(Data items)
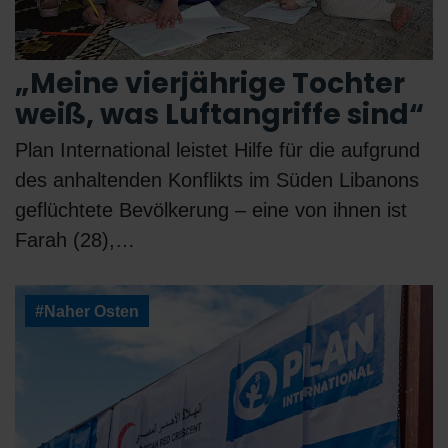
„Meine vierjährige Tochter
weiß, was Luftangriffe sind“
Plan International leistet Hilfe für die aufgrund
des anhaltenden Konflikts im Süden Libanons
geflüchtete Bevölkerung – eine von ihnen ist
Farah (28),…
#Naher Osten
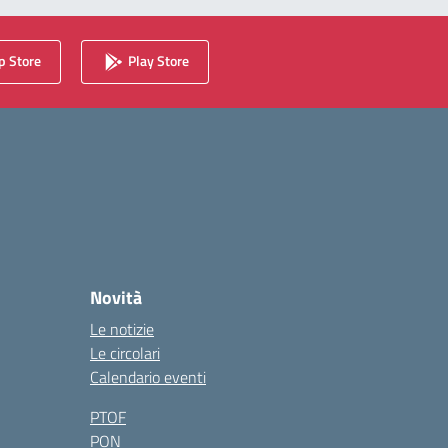
 Store
Play Store
Novità
Le notizie
Le circolari
Calendario eventi
PTOF
PON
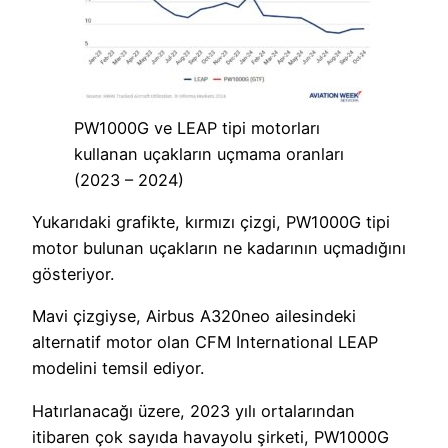
PW1000G ve LEAP tipi motorları
kullanan uçakların uçmama oranları
(2023 – 2024)
Yukarıdaki grafikte, kırmızı çizgi, PW1000G tipi
motor bulunan uçakların ne kadarının uçmadığını
gösteriyor.
Mavi çizgiyse, Airbus A320neo ailesindeki
alternatif motor olan CFM International LEAP
modelini temsil ediyor.
Hatırlanacağı üzere, 2023 yılı ortalarından
itibaren çok sayıda havayolu şirketi, PW1000G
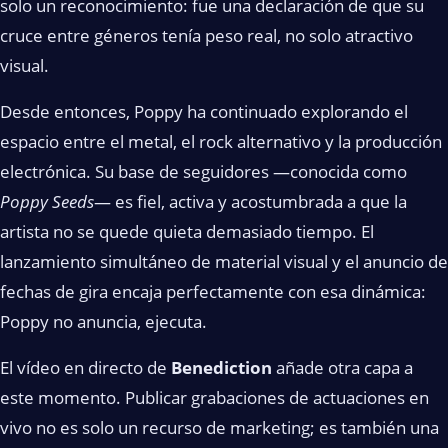
solo un reconocimiento: fue una declaración de que su
cruce entre géneros tenía peso real, no solo atractivo
visual.
Desde entonces, Poppy ha continuado explorando el
espacio entre el metal, el rock alternativo y la producción
electrónica. Su base de seguidores —conocida como
Poppy Seeds
— es fiel, activa y acostumbrada a que la
artista no se quede quieta demasiado tiempo. El
lanzamiento simultáneo de material visual y el anuncio de
fechas de gira encaja perfectamente con esa dinámica:
Poppy no anuncia, ejecuta.
El vídeo en directo de
Benediction
añade otra capa a
este momento. Publicar grabaciones de actuaciones en
vivo no es solo un recurso de marketing; es también una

:: Work item ::
Beginning with the first entry above, reproduce every line verbatim until the line with "modelini temsil ediyor.", which is included too; omit pictures.

:: Solution to the exercise ::
„Meine vierjährige Tochter
weiß, was Luftangriffe sind“
Plan International leistet Hilfe für die aufgrund
des anhaltenden Konflikts im Süden Libanons
geflüchtete Bevölkerung – eine von ihnen ist
Farah (28),…
#Naher Osten
 Store
Play Store
Novità
Le notizie
Le circolari
Calendario eventi
PTOF
PON
PW1000G ve LEAP tipi motorları
kullanan uçakların uçmama oranları
(2023 – 2024)
Yukarıdaki grafikte, kırmızı çizgi, PW1000G tipi
motor bulunan uçakların ne kadarının uçmadığını
gösteriyor.
Mavi çizgiyse, Airbus A320neo ailesindeki
alternatif motor olan CFM International LEAP
modelini temsil ediyor.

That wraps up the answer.